The public mood towards privatisation was positive, verging on the euphoric. With effectively zero popular or political resistance, the public at large was encouraged to ‘Join In’ and buy shares in the newly privatised company. The ad campaign promoting the share offer is an amazing cultural artefact as people march across the countryside, torches in hand towards a bright new future. Some 547,000 members of the public signed up to buy shares, many by borrowing, and in the wake of the flotation on the Dublin and New York Stock Exchanges, the shares rise in value.
But by September 2000 the share price has tanked. Anybody who sold their shares in the first few months made gains. Anybody who waited saw the price sink well below the floatation price. The September AGM is attended by thousands of angry shareholders, furious that their shares are already worth 30% less than what they paid, and that senior management saw fit to sell off the mobile phone arm Eircell within the first year.
With the share price weakened but with enormous assets and a huge customer base, the new Eircom becomes a target for hostile takeover. The first of these is completed by Tony O’Reilly’s Valentia consortium via a leveraged buyout. This means that the borrowed money used to purchase Eircom became debt on its own balance sheet immediately making the company less healthy financially.
The second was by Australian financiers Babcock and Brown. They repeat the same process, borrowing funds to purchase the company and then adding that debt to Eircom’s balance sheet and are more aggressive in their cost cutting and asset stripping. By the end of their tenure, the controlling interest in Eircom is bought for only €39m and its debts are €4billion.

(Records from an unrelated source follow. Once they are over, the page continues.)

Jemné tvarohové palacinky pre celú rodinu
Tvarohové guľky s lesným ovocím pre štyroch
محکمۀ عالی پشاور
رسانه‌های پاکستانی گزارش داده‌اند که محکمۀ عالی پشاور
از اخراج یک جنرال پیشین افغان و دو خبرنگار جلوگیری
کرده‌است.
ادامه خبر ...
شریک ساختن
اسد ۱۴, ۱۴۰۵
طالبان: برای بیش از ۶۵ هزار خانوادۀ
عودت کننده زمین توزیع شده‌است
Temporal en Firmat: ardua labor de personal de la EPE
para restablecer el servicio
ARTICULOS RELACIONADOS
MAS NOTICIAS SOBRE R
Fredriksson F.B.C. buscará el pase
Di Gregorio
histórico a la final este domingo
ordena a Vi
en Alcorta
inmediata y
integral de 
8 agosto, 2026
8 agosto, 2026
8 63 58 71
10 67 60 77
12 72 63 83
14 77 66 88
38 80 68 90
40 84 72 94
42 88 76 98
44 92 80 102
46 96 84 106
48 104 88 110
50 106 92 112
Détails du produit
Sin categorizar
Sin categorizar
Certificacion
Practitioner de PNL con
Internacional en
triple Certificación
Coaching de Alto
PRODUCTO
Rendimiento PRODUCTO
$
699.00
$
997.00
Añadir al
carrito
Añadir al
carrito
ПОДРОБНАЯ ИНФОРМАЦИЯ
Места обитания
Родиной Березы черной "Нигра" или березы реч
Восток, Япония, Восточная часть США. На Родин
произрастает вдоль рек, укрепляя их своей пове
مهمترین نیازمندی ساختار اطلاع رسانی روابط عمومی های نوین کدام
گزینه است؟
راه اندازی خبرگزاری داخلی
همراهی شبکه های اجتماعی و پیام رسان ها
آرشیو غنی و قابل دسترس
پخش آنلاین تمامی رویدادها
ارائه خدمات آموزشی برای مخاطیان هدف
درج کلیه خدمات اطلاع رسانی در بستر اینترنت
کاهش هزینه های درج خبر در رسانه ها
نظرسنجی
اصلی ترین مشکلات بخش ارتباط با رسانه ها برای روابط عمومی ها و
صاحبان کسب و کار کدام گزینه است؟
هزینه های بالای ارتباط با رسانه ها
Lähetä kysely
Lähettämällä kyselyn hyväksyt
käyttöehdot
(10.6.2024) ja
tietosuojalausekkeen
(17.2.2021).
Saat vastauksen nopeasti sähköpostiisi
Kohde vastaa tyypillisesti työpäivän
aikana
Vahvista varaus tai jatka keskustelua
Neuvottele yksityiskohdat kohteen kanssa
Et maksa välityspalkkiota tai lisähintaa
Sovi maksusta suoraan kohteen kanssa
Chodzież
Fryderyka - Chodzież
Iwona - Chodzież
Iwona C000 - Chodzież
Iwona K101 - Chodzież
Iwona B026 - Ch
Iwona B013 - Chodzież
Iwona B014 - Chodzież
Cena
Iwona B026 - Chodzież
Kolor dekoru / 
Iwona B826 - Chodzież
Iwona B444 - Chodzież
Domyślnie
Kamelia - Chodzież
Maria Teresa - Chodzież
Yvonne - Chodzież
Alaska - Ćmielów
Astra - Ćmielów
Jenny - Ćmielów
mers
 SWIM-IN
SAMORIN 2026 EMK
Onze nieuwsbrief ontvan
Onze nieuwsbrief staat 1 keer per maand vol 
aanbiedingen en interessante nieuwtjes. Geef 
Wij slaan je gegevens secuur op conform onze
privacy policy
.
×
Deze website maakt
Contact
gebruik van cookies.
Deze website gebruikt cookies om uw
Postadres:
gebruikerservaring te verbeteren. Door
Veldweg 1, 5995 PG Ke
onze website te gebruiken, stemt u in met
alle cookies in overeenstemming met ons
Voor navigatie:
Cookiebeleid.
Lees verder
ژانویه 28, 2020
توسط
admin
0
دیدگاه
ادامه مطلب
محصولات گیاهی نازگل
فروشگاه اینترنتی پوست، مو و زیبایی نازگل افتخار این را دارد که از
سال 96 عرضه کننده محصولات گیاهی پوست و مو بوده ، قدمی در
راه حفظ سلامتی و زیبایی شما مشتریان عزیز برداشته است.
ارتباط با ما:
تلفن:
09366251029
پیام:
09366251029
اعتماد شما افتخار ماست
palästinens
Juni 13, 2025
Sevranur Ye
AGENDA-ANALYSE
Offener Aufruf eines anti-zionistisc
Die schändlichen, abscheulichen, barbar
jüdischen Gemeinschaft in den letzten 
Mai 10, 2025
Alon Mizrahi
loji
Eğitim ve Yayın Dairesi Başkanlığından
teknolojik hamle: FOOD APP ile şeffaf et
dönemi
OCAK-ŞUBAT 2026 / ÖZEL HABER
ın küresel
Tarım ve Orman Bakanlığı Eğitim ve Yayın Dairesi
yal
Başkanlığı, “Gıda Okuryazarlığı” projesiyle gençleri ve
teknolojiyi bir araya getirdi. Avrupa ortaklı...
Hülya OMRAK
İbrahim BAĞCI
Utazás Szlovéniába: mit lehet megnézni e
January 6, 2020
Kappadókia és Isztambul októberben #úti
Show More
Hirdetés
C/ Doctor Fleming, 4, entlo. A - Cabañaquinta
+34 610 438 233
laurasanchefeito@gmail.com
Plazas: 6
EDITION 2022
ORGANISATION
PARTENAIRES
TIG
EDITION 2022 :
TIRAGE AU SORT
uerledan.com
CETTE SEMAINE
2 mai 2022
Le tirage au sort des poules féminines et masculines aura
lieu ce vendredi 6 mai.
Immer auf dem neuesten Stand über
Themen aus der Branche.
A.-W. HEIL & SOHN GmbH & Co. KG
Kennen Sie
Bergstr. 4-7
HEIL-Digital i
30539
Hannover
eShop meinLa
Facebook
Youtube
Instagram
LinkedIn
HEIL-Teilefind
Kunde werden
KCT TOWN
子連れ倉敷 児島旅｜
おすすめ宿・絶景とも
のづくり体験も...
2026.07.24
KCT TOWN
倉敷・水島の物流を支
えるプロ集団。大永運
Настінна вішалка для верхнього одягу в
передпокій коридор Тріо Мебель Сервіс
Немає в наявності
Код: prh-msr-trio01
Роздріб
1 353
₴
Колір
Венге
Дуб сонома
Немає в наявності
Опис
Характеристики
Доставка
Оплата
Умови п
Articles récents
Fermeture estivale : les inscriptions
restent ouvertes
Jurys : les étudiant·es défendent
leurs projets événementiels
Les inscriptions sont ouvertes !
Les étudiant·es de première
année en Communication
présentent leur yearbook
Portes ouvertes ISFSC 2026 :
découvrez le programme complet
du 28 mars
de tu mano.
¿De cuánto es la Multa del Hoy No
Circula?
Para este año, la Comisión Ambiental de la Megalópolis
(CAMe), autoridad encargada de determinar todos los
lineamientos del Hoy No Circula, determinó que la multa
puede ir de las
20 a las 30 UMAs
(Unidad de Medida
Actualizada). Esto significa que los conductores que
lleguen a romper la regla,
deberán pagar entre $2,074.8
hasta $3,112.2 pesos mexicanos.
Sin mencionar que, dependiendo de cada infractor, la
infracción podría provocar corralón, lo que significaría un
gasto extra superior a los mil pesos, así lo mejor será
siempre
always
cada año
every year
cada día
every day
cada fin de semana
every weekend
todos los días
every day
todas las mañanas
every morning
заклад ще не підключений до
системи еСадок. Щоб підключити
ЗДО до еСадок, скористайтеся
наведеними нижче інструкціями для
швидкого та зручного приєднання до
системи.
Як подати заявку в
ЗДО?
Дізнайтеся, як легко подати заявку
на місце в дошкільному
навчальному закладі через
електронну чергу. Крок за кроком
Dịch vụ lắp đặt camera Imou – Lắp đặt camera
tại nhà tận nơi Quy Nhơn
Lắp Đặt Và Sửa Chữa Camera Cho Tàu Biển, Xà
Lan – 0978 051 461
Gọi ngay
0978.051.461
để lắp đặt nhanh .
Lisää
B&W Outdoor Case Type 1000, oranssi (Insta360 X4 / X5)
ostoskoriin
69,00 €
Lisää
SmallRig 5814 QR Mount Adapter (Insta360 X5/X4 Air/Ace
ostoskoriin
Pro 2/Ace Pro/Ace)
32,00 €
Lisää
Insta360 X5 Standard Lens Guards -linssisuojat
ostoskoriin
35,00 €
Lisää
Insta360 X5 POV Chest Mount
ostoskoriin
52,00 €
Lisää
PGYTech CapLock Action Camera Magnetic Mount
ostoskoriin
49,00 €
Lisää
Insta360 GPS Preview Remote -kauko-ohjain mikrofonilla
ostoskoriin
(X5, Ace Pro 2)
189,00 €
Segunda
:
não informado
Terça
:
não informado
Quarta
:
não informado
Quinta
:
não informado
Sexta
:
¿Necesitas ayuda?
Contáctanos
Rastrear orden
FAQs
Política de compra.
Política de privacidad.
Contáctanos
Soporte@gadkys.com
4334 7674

Eircom’s journey ends in the High Court. While the floatation of Eircom was done with much fanfare, it’s failure came with a whimper. The new owners applied to the High Court for examinership: Eircom needed protection from its creditors and was no longer solvent. It had taken just 13 years to take the company from a valuation of over €10 billion to one of effectively zero. In granting the examinership Justice Peter Kelly laments that “the company was the subject of a game of pass the parcel – each time it changed hands the company lost something” – until there was nothing left.
Broadstone Films
Sold – The Eircom Shares Saga was made by Broadstone Films. It was directed and edited by Tom Burke (Losing Alaska, The Liberties) and produced by Thomas Kelly. They previously collaborated on Shooting the Darkness (2019), a documentary about the Troubles in Northern Ireland and the men who unwittingly became war photographers on the streets of their own towns.